If you want it really short, you can use this one-liner:

from math import sqrt
from itertools import izip

def cosine_measure(v1, v2):
    return (lambda (x, y, z): x / sqrt(y * z))(reduce(lambda x, y: (x[0] + y[0] * y[1], x[1] + y[0]**2, x[2] + y[1]**2), izip(v1, v2), (0, 0, 0)))

You can do this in Python using simple function:

def get_cosine(text1, text2):
  vec1 = text1
  vec2 = text2
  intersection = set(vec1.keys()) & set(vec2.keys())
  numerator = sum([vec1[x] * vec2[x] for x in intersection])
  sum1 = sum([vec1[x]**2 for x in vec1.keys()])
  sum2 = sum([vec2[x]**2 for x in vec2.keys()])
  denominator = math.sqrt(sum1) * math.sqrt(sum2)
  if not denominator:
     return 0.0
  else:
     return round(float(numerator) / denominator, 3)
dataSet1 = [3, 45, 7, 2]
dataSet2 = [2, 54, 13, 15]
get_cosine(dataSet1, dataSet2)

Using numpy compare one list of numbers to multiple lists(matrix):

def cosine_similarity(vector,matrix):
   return ( np.sum(vector*matrix,axis=1) / ( np.sqrt(np.sum(matrix**2,axis=1)) * np.sqrt(np.sum(vector**2)) ) )[::-1]

You can use this simple function to calculate the cosine similarity:

def cosine_similarity(a, b):
return sum([i*j for i,j in zip(a, b)])/(math.sqrt(sum([i*i for i in a]))* math.sqrt(sum([i*i for i in b])))
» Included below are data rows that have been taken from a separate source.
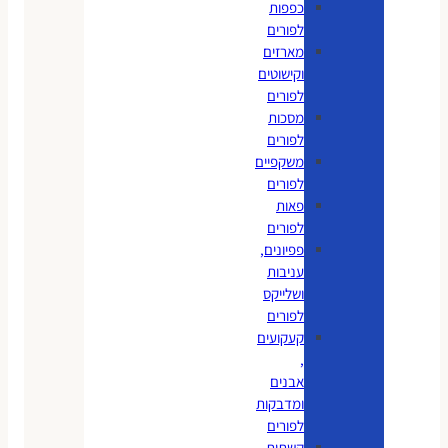
כפפות
לפורים
מארזים
וקישוטים
לפורים
מסכות
לפורים
משקפיים
לפורים
פאות
לפורים
פפיונים,
עניבות
ושלייקס
לפורים
קעקועים
,
אבנים
ומדבקות
לפורים
קשתות,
If you happen to be using PyTorch already, you should go with their CosineSimilarity implementation.

Suppose you have two n-dimensional numpy.ndarrays, v1 and v2, i.e. their shapes are both (n,). Here’s how you get their cosine similarity:

import torch
import torch.nn as nn

cos = nn.CosineSimilarity()
cos(torch.tensor([v1]), torch.tensor([v2])).item()

Or suppose you have two numpy.ndarrays w1 and w2, whose shapes are both (m, n). The following gets you a list of cosine similarities, each being the cosine similarity between a row in w1 and the corresponding row in w2:

cos(torch.tensor(w1), torch.tensor(w2)).tolist()
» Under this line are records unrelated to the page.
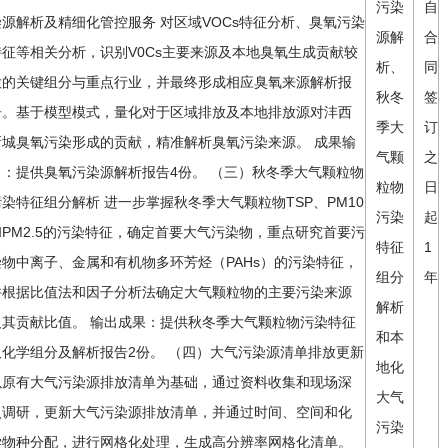
污染
自
染源解析及精细化管控服务 对区域VOCs特征分析、臭氧污染
源解
合
特征等相关分析，识别V0Cs主要来源及本地臭氧生成贡献较
析、
同
大的关键组分与重点行业，并最终形成相应臭氧来源解析报
秋冬
签
告。基于模型模式，量化对于区域排放及本地排放源对沣西
季大
订
新城臭氧污染形成的贡献，精准解析臭氧污染来源。 成果输
气颗
之
出：提供臭氧污染源解析报告4份。 （三）秋冬季大气颗粒物
粒物
日
污染特征组分解析 进一步掌握秋冬季大气颗粒物TSP、PM10
污染
起
和PM2.5的污染特征，确定首要大气污染物，重点研究首要污
特征
1
染物中离子、金属和有机物多环芳烃（PAHs）的污染特征，
组分
年
并根据比值法和因子分析法确定大气颗粒物的主要污染来源
解析
及其贡献比值。 输出成果：提供秋冬季大气颗粒物污染特征
和本
及化学组分及解析报告2份。 （四）大气污染源清单排放更新
地化
以原有大气污染源排放清单为基础，通过资料收集和现场深
大气
入调研，更新大气污染源排放清单，并通过时间、空间和化
污染
学物种分配，进行网格化处理，生成高分辨率网格化清单。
All the answers are great for situations where you cannot use NumPy. If you can, here is another approach:

def cosine(x, y):
    dot_products = np.dot(x, y.T)
    norm_products = np.linalg.norm(x) * np.linalg.norm(y)
    return dot_products / (norm_products + EPSILON)

Also bear in mind about EPSILON = 1e-07 to secure the division.